*Aim of the exercise:* Check each line of the records for "Back"; collect those that have it.

Data entries:

↓↓↓

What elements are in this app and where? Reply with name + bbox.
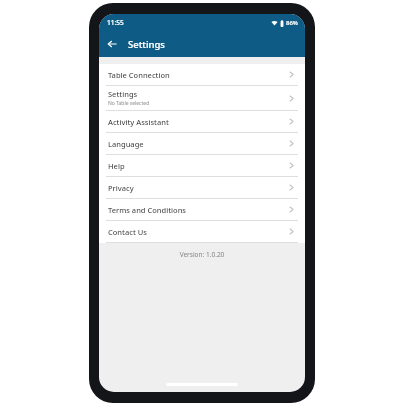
staticText: Table Connection	[108, 70, 170, 80]
button[interactable]: Back	[103, 35, 121, 53]
staticText: 11:55	[107, 18, 124, 27]
staticText: Settings	[108, 89, 138, 99]
button[interactable]: Contact Us	[99, 221, 305, 242]
button[interactable]: Help	[99, 155, 305, 176]
staticText: Activity Assistant	[108, 117, 169, 127]
button[interactable]: Settings	[99, 86, 305, 110]
staticText: No Table selected	[108, 100, 150, 107]
staticText: Contact Us	[108, 227, 147, 237]
staticText: Help	[108, 161, 125, 171]
button[interactable]: Language	[99, 133, 305, 154]
button[interactable]: Table Connection	[99, 64, 305, 85]
staticText: Terms and Conditions	[108, 205, 187, 215]
staticText: Settings	[128, 38, 165, 51]
button[interactable]: Activity Assistant	[99, 111, 305, 132]
staticText: Version: 1.0.20	[99, 250, 305, 259]
button[interactable]: Privacy	[99, 177, 305, 198]
staticText: 86%	[286, 19, 298, 27]
button[interactable]: Terms and Conditions	[99, 199, 305, 220]
staticText: Language	[108, 139, 144, 149]
staticText: Privacy	[108, 183, 134, 193]
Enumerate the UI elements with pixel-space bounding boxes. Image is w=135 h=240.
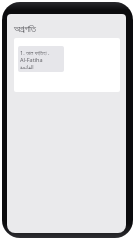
staticText: অগ্রগতি [14,24,36,34]
staticText: Al-Fatiha [20,56,43,63]
staticText: 1. আল ফাতিহা . [20,49,50,56]
button[interactable]: 1. আল ফাতিহা . [18,46,64,72]
staticText: الفاتحة [20,65,34,71]
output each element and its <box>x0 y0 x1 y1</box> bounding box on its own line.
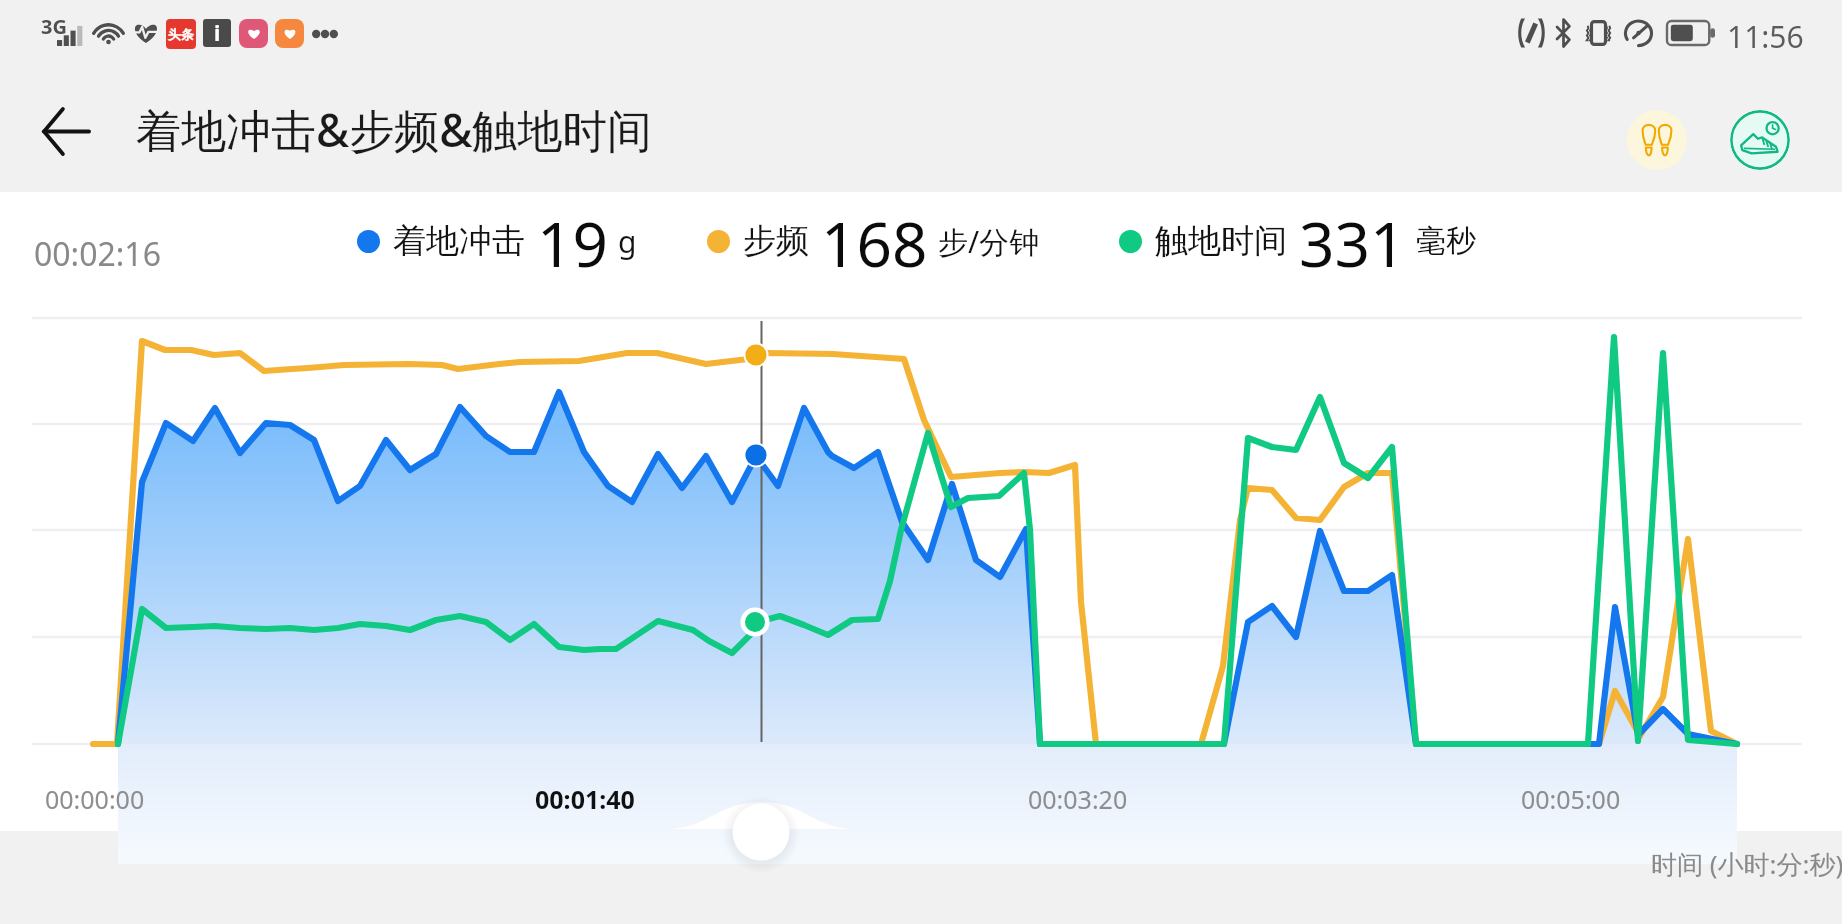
staticText: 11:56 <box>1727 16 1804 57</box>
button[interactable]: 触地时间 <box>1119 201 1476 281</box>
staticText: 时间 (小时:分:秒) <box>1651 846 1842 882</box>
staticText: 触地时间 <box>1155 220 1287 262</box>
button[interactable]: 步频 <box>707 201 1040 281</box>
staticText: 毫秒 <box>1416 222 1476 260</box>
button[interactable]: 着地冲击 <box>357 201 637 281</box>
staticText: 步/分钟 <box>938 221 1040 262</box>
staticText: 00:02:16 <box>34 232 161 276</box>
staticText: 着地冲击&步频&触地时间 <box>136 99 653 160</box>
staticText: 头条 <box>168 26 194 42</box>
staticText: g <box>618 221 637 262</box>
staticText: 00:03:20 <box>1028 782 1128 816</box>
staticText: 168 <box>821 201 928 281</box>
staticText: 着地冲击 <box>393 220 525 262</box>
button[interactable]: Back <box>26 91 106 171</box>
button[interactable]: Cadence <box>1627 110 1687 170</box>
button[interactable]: Shoe <box>1730 110 1790 170</box>
staticText: 19 <box>537 201 608 281</box>
staticText: 00:01:40 <box>535 782 635 816</box>
staticText: 00:00:00 <box>45 782 145 816</box>
staticText: 331 <box>1299 201 1406 281</box>
staticText: 3G <box>41 13 67 40</box>
button[interactable]: Scrub handle <box>722 793 800 871</box>
staticText: 00:05:00 <box>1521 782 1621 816</box>
staticText: 步频 <box>743 220 809 262</box>
staticText: i <box>214 19 221 47</box>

↑↑↑

*Output of the task:*
button[interactable]: Back	[103, 35, 121, 53]
button[interactable]: Back <box>26 91 106 171</box>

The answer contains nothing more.